How to Grill Avocado
- Slice your ripe avocado in half, remove the seed, and brush the flesh with some oil and sprinkle on a bit of salt.
- Place flesh-side down on a hot grill for about 5 to 7 minutes, or until you get some nice grill marks.
- Once it’s off the grill, there are many ways to use your avocado. Scoop out the flesh and mash into guacamole, cube it and add to salads, or slice it and stuff into sandwiches, burgers, and tacos. Or, fill the grilled avocado cavity with salsa and crumbled feta or queso fresco.
If you want to step up your summer salad game, look no further than the grill. Like the usual veggie suspects, hearty kale can also benefit from a touch of char.
A recent study in the journal Neurology found people who ate the greatest quantities of leafy greens per day (an average of 1.3 servings daily) had brains that showed reduced signs of aging. Dark greens like kale are extremely rich in a variety of essential micronutrients and carotenoid antioxidants, like lutein, that can help sharpen your mind.
You want to use Tuscan (dinosaur) kale when you’re firing up the grill, as its sturdy flat leaves are less likely to burn than curly kale, whose edges are prone to singeing.
How to Grill Kale
- Trim tough ends from a bunch of Tuscan kale, place in a bowl and toss with oil.
- In batches, place kale on the grill and cook over medium heat, turning once, until slightly crispy and darkened in a few spots, about 2 minutes.
- Chop kale into 2-inch pieces and place in a large bowl along with other veggies and dressing.
You’ll likely be surprised just how easy mussels are to grill since they come without the risk of the heart-breaking sticking that happens with fish like salmon. And when their brininess meets the smoke of the grill, magic happens.
Not only are these shellfish inexpensive and packed with nutrition including protein, vitamin B12, and heart-healthy omega-3 fats, but they’re also considered one of the most sustainable seafood options you can buy.
How to Grill Mussels
- Build a medium-hot fire in a charcoal grill, or heat a gas grill to medium-high.
- Dunk mussels in a large bowl of cold water, stir them around a bit, then drain. Discard any open ones that don’t close shut when tapped.
- Place mussels in a grill basket, close lid, and grill until the shells pop open (4 to 6 minutes). Do this in batches if grilling a couple of pounds of mussels or more.
- Remove mussels from grill and place in a large bowl. Discard any that did not open.
- Squeeze on a generous amount of lemon juice and scatter on a bunch of fresh herbs like parsley.
When heated, naturally occurring sugars in fruit take on a fetching golden color and develop a deep, caramel-like flavor. When you grill peaches, the toasty, sweet, caramelized exterior of this sun-kissed stone fruit contrasts with the soft flesh inside, creating a completely new flavor profile that’s simply irresistible.

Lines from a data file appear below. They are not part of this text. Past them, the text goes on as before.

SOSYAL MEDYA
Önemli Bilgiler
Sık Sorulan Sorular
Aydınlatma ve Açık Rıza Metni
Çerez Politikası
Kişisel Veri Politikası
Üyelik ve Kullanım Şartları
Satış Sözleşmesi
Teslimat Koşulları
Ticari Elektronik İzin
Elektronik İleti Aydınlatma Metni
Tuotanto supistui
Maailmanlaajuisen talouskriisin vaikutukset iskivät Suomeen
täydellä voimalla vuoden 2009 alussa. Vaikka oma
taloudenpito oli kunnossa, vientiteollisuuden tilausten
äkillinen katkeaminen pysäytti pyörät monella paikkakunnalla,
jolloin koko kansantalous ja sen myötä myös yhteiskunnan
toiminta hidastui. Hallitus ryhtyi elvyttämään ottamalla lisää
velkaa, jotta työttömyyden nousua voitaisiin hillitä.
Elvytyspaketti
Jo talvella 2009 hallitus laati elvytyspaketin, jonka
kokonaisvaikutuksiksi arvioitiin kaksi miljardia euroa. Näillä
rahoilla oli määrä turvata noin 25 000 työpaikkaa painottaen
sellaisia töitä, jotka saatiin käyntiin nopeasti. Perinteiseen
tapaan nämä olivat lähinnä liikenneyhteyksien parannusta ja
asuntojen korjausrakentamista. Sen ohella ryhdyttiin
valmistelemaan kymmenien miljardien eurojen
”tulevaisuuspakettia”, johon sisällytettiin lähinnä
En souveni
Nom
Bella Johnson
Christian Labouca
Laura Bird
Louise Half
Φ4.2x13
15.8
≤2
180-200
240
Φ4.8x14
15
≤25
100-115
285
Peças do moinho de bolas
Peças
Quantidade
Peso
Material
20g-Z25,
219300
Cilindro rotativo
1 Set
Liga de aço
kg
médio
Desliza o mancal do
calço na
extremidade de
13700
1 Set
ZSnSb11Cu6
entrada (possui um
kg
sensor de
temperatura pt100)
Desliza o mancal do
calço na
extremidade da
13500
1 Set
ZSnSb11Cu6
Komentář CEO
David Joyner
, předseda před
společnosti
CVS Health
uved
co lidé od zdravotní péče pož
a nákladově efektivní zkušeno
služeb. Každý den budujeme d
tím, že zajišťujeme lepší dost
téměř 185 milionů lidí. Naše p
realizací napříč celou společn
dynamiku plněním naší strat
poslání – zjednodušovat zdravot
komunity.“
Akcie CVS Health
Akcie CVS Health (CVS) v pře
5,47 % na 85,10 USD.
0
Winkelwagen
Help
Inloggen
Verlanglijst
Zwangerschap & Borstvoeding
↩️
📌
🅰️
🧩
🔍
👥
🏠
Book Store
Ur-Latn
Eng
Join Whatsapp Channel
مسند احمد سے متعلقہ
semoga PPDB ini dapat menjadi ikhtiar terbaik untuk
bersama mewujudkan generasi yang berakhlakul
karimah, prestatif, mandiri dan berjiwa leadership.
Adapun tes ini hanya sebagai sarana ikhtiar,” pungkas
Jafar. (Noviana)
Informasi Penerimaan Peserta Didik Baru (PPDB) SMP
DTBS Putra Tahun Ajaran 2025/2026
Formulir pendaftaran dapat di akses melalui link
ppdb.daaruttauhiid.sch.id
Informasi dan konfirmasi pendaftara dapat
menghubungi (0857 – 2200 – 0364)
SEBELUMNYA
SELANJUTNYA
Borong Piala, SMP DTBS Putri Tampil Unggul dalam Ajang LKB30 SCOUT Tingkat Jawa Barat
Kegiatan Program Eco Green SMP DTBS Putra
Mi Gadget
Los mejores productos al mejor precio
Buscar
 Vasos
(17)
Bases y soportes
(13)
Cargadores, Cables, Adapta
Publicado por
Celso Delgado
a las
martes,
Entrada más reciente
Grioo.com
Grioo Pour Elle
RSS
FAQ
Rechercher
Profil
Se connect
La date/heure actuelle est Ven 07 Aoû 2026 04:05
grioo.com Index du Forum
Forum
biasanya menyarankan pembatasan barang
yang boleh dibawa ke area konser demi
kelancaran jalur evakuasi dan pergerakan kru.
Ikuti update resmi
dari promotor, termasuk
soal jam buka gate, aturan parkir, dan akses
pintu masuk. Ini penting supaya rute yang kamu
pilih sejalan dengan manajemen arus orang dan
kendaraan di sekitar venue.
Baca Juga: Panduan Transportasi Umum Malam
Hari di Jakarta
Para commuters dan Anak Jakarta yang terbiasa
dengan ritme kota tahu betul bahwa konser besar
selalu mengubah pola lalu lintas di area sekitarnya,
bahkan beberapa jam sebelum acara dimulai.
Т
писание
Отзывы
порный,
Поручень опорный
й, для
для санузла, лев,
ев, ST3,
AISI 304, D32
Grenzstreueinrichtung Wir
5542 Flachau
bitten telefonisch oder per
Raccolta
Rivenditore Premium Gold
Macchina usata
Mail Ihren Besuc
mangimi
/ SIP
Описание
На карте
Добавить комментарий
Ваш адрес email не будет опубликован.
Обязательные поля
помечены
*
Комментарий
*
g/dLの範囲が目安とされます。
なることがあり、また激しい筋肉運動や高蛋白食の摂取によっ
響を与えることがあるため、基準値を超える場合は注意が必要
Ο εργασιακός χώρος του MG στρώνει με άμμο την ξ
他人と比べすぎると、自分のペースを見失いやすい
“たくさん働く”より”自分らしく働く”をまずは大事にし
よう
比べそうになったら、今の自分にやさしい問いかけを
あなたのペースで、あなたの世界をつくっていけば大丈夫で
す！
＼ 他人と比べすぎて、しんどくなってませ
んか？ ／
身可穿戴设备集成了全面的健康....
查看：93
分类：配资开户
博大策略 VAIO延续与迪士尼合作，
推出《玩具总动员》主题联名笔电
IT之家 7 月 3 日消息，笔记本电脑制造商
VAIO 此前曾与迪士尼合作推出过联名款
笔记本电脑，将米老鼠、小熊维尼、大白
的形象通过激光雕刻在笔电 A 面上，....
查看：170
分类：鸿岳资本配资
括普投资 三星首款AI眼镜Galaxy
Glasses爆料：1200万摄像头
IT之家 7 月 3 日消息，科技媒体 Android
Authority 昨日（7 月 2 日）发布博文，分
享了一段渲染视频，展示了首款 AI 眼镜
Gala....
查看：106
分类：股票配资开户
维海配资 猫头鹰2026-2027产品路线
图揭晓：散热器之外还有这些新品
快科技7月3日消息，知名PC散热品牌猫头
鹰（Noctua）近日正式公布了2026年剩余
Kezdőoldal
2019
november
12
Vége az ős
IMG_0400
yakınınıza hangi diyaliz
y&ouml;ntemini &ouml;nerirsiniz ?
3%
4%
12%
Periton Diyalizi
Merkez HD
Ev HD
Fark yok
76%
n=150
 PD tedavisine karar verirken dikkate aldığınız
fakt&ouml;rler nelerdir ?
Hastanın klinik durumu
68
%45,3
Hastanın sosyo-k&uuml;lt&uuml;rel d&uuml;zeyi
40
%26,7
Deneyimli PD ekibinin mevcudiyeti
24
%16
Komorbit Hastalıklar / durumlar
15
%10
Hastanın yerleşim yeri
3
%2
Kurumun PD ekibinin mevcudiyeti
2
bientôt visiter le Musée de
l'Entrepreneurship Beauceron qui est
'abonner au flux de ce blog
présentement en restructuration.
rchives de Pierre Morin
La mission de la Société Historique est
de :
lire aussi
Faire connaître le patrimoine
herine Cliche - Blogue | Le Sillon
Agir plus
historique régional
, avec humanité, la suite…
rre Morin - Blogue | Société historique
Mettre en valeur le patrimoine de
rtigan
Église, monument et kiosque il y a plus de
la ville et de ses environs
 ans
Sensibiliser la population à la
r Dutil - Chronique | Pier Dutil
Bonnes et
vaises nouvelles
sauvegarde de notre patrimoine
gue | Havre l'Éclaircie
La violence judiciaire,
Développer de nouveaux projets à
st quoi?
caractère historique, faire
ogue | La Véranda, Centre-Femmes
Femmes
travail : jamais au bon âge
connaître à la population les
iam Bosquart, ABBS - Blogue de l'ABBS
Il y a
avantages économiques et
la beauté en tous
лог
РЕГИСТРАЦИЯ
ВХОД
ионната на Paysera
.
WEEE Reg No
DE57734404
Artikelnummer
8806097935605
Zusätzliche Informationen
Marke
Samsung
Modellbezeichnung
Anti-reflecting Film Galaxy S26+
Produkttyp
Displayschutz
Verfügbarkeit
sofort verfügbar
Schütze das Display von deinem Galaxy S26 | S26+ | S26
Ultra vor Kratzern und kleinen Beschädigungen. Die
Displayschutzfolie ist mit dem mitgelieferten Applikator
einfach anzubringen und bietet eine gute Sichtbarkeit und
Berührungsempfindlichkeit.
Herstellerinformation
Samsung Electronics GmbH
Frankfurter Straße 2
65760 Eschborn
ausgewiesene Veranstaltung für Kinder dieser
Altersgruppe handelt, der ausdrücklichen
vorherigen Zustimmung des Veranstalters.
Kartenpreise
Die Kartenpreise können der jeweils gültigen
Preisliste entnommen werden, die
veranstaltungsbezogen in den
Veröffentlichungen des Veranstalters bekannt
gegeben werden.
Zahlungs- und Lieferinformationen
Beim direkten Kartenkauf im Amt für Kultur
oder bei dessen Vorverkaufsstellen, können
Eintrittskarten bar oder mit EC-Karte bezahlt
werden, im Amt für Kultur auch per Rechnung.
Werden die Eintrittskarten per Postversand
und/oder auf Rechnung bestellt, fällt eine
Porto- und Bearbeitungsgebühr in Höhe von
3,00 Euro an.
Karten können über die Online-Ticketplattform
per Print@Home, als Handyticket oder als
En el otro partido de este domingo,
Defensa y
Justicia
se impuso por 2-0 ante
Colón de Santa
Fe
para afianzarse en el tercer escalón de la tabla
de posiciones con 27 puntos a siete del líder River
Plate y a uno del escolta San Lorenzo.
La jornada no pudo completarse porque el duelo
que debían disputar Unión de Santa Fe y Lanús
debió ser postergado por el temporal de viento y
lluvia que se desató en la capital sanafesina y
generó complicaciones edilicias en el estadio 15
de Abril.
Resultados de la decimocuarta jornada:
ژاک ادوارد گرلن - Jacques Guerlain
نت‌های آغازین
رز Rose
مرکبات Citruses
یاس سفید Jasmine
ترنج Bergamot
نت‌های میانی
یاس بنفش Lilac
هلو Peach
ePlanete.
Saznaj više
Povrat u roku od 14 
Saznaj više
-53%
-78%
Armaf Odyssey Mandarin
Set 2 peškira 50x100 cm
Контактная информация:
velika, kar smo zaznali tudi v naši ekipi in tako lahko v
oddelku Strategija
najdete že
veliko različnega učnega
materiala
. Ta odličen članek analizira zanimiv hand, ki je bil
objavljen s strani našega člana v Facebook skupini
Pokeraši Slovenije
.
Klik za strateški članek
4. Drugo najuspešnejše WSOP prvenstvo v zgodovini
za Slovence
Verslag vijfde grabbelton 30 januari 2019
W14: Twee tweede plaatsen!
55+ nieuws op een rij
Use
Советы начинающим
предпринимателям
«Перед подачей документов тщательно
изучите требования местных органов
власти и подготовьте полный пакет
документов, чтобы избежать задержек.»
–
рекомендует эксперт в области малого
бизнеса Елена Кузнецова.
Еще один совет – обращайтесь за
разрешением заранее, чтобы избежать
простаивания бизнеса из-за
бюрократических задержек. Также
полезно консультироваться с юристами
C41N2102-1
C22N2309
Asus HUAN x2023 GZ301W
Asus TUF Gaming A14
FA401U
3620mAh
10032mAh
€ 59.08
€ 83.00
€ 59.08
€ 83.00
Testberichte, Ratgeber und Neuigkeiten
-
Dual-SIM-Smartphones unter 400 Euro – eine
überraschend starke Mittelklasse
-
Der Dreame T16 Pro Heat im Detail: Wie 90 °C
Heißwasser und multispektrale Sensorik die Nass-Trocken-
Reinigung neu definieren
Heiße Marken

Eating more of this quintessential summer fruit helps you load up on immune-boosting vitamin C and a cache of body-benefiting antioxidants.
How to Grill Peaches
- Slice peaches in half, remove pits, and lightly coat flesh sides with oil.
- Grill over medium heat, turning once, until tender and a few dark marks appear, about 5 minutes total.
- Once you’ve pulled your peaches off the grill, you can turn them into a healthy snack or dessert. Just top with dollops of Greek yogurt and chopped pistachios. Or, chop grilled peaches and add them to salsas for meats and tacos.